(Data supplied)
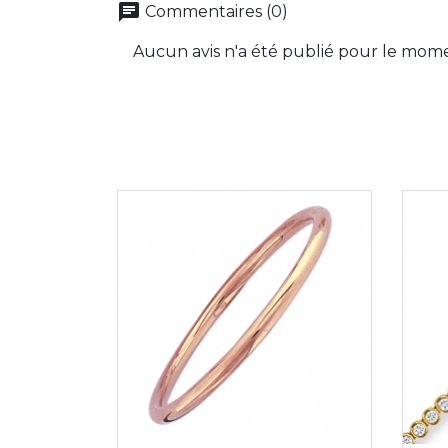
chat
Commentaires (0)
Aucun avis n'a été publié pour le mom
(End Data supplied)
(Data supplied)
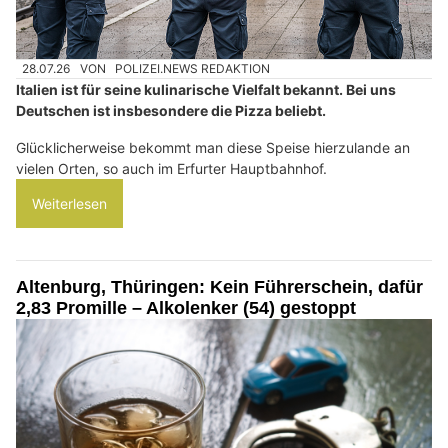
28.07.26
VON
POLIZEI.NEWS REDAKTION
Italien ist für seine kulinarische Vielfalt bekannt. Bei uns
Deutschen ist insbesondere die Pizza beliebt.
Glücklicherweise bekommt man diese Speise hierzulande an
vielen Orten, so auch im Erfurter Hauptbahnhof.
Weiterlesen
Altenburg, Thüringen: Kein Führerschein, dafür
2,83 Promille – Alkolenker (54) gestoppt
(End Data supplied)
(Data supplied)
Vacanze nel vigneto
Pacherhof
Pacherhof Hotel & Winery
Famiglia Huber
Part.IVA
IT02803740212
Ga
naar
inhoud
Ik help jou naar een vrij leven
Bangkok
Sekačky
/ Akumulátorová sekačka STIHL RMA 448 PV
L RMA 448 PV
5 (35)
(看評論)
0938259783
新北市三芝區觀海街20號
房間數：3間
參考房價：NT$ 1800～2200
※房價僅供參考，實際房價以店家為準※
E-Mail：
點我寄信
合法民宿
(End Data supplied)
Above are the records; copy exactly the lines from the line with "Italien ist für" through the line with "2,83 Promille – Alkolenker (54) gestoppt", both included.

Italien ist für seine kulinarische Vielfalt bekannt. Bei uns
Deutschen ist insbesondere die Pizza beliebt.
Glücklicherweise bekommt man diese Speise hierzulande an
vielen Orten, so auch im Erfurter Hauptbahnhof.
Weiterlesen
Altenburg, Thüringen: Kein Führerschein, dafür
2,83 Promille – Alkolenker (54) gestoppt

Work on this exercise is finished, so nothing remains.